INSTRUCTIONS FOR THE TASK.
A word-for-word reproduction of the listing is required.

SUPPLIED INFORMATION.
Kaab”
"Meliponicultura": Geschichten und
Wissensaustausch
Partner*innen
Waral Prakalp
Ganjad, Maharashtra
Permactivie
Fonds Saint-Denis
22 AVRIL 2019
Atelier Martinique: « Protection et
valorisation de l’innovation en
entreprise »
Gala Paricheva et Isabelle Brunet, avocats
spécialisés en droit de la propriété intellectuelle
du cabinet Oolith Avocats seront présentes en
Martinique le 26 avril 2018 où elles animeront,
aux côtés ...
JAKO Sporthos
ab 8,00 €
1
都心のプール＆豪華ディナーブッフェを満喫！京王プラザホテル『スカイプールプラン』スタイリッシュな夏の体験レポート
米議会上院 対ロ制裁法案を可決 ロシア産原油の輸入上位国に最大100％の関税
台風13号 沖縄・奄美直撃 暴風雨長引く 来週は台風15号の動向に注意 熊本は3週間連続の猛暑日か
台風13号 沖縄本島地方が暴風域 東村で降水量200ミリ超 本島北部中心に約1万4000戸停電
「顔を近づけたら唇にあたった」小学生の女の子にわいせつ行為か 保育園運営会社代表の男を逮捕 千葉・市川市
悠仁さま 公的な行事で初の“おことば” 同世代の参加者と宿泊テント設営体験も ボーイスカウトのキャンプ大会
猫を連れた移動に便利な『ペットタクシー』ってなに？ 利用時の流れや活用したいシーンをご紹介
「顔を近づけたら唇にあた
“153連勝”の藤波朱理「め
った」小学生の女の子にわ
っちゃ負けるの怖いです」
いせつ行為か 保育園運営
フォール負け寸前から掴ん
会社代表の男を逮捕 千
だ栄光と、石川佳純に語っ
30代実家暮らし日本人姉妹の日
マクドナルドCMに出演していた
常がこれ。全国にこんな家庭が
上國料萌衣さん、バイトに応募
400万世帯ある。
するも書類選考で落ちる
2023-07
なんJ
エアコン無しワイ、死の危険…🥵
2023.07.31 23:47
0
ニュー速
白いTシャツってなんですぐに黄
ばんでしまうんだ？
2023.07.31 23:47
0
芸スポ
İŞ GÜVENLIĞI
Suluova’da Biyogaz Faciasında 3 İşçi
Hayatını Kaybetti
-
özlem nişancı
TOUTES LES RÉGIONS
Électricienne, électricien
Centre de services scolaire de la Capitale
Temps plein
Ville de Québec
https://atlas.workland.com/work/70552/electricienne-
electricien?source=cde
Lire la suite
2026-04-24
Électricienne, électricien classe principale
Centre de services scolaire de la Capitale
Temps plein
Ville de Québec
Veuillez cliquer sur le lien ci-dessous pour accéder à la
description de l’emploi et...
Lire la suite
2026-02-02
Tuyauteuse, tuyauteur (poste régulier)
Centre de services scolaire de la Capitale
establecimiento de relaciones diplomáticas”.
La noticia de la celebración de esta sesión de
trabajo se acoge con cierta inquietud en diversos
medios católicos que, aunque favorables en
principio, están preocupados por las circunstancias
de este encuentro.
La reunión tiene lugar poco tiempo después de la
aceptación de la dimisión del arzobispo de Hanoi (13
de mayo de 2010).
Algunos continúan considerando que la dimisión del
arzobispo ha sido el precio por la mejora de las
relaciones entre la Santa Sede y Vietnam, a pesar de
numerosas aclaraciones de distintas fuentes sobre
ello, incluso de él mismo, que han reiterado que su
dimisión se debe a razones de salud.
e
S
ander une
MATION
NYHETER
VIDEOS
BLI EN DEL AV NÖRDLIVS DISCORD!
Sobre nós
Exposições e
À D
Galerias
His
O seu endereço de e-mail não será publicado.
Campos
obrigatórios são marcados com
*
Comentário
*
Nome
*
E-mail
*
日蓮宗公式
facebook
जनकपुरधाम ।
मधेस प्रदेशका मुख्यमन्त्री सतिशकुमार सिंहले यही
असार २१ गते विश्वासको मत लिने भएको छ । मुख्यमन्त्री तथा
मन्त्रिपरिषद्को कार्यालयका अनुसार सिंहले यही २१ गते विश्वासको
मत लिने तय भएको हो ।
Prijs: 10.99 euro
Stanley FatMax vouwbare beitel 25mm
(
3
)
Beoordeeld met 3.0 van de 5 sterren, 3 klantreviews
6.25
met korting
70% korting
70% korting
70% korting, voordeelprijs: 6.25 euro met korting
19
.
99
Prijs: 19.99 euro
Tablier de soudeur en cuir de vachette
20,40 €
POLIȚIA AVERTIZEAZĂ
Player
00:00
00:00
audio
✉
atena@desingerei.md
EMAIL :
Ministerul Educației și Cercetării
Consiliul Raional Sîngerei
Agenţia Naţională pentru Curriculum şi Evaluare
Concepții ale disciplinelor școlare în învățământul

SOLUTION FOR THIS PROBLEM.
Kaab”
"Meliponicultura": Geschichten und
Wissensaustausch
Partner*innen
Waral Prakalp
Ganjad, Maharashtra
Permactivie
Fonds Saint-Denis
22 AVRIL 2019
Atelier Martinique: « Protection et
valorisation de l’innovation en
entreprise »
Gala Paricheva et Isabelle Brunet, avocats
spécialisés en droit de la propriété intellectuelle
du cabinet Oolith Avocats seront présentes en
Martinique le 26 avril 2018 où elles animeront,
aux côtés ...
JAKO Sporthos
ab 8,00 €
1
都心のプール＆豪華ディナーブッフェを満喫！京王プラザホテル『スカイプールプラン』スタイリッシュな夏の体験レポート
米議会上院 対ロ制裁法案を可決 ロシア産原油の輸入上位国に最大100％の関税
台風13号 沖縄・奄美直撃 暴風雨長引く 来週は台風15号の動向に注意 熊本は3週間連続の猛暑日か
台風13号 沖縄本島地方が暴風域 東村で降水量200ミリ超 本島北部中心に約1万4000戸停電
「顔を近づけたら唇にあたった」小学生の女の子にわいせつ行為か 保育園運営会社代表の男を逮捕 千葉・市川市
悠仁さま 公的な行事で初の“おことば” 同世代の参加者と宿泊テント設営体験も ボーイスカウトのキャンプ大会
猫を連れた移動に便利な『ペットタクシー』ってなに？ 利用時の流れや活用したいシーンをご紹介
「顔を近づけたら唇にあた
“153連勝”の藤波朱理「め
った」小学生の女の子にわ
っちゃ負けるの怖いです」
いせつ行為か 保育園運営
フォール負け寸前から掴ん
会社代表の男を逮捕 千
だ栄光と、石川佳純に語っ
30代実家暮らし日本人姉妹の日
マクドナルドCMに出演していた
常がこれ。全国にこんな家庭が
上國料萌衣さん、バイトに応募
400万世帯ある。
するも書類選考で落ちる
2023-07
なんJ
エアコン無しワイ、死の危険…🥵
2023.07.31 23:47
0
ニュー速
白いTシャツってなんですぐに黄
ばんでしまうんだ？
2023.07.31 23:47
0
芸スポ
İŞ GÜVENLIĞI
Suluova’da Biyogaz Faciasında 3 İşçi
Hayatını Kaybetti
-
özlem nişancı
TOUTES LES RÉGIONS
Électricienne, électricien
Centre de services scolaire de la Capitale
Temps plein
Ville de Québec
https://atlas.workland.com/work/70552/electricienne-
electricien?source=cde
Lire la suite
2026-04-24
Électricienne, électricien classe principale
Centre de services scolaire de la Capitale
Temps plein
Ville de Québec
Veuillez cliquer sur le lien ci-dessous pour accéder à la
description de l’emploi et...
Lire la suite
2026-02-02
Tuyauteuse, tuyauteur (poste régulier)
Centre de services scolaire de la Capitale
establecimiento de relaciones diplomáticas”.
La noticia de la celebración de esta sesión de
trabajo se acoge con cierta inquietud en diversos
medios católicos que, aunque favorables en
principio, están preocupados por las circunstancias
de este encuentro.
La reunión tiene lugar poco tiempo después de la
aceptación de la dimisión del arzobispo de Hanoi (13
de mayo de 2010).
Algunos continúan considerando que la dimisión del
arzobispo ha sido el precio por la mejora de las
relaciones entre la Santa Sede y Vietnam, a pesar de
numerosas aclaraciones de distintas fuentes sobre
ello, incluso de él mismo, que han reiterado que su
dimisión se debe a razones de salud.
e
S
ander une
MATION
NYHETER
VIDEOS
BLI EN DEL AV NÖRDLIVS DISCORD!
Sobre nós
Exposições e
À D
Galerias
His
O seu endereço de e-mail não será publicado.
Campos
obrigatórios são marcados com
*
Comentário
*
Nome
*
E-mail
*
日蓮宗公式
facebook
जनकपुरधाम ।
मधेस प्रदेशका मुख्यमन्त्री सतिशकुमार सिंहले यही
असार २१ गते विश्वासको मत लिने भएको छ । मुख्यमन्त्री तथा
मन्त्रिपरिषद्को कार्यालयका अनुसार सिंहले यही २१ गते विश्वासको
मत लिने तय भएको हो ।
Prijs: 10.99 euro
Stanley FatMax vouwbare beitel 25mm
(
3
)
Beoordeeld met 3.0 van de 5 sterren, 3 klantreviews
6.25
met korting
70% korting
70% korting
70% korting, voordeelprijs: 6.25 euro met korting
19
.
99
Prijs: 19.99 euro
Tablier de soudeur en cuir de vachette
20,40 €
POLIȚIA AVERTIZEAZĂ
Player
00:00
00:00
audio
✉
atena@desingerei.md
EMAIL :
Ministerul Educației și Cercetării
Consiliul Raional Sîngerei
Agenţia Naţională pentru Curriculum şi Evaluare
Concepții ale disciplinelor școlare în învățământul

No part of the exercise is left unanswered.